Rust has a big standardlib compared to C++ so by default you end up with a lot of "Extra" stuff that helps deal witht hings like unicode, etc. If you drop std and dynamically link your libraries you can drop a lot of space and get down to C levels.
There are a number of examples like this: https://cliffle.com/blog/bare-metal-wasm/
> is the (apparently) enormous size of the development environment relative to a GCC toolchain.
I can't really relate to this. I have a 1TB SSD, 32GB of ram, and an 8 core CPU. My rust build tools are a single command to install and I don't know or care how much space they take up.
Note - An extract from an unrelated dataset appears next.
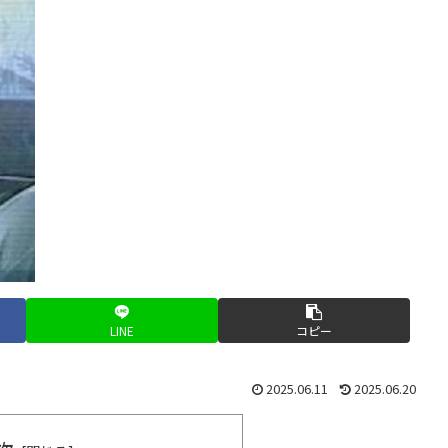
LINE
コピー
2025.06.11
2025.06.20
If you do, I don't really know why, but sure that's a difference maybe.
> All programmers are not created equal no matter what languages they use
While this is true, it doesn't matter practically.
1. We can't restrict who writes C, so even if programmer skill was the kicker, it isn't enforceable.
2. There are lots of projects that invest absolutely incredible amounts of time and money, cutting edge research, into writing safe low level code. Billions are spent on this. And the problem persists. Very very few projects seem to be able to achieve "actually looks safe" C code.
> Memory-safe languages are great but it seems like they just enable people to become far too ambitious in what they think they can take on.
I don't really see how Rust is any different from Python, Java, or anything else in that regard.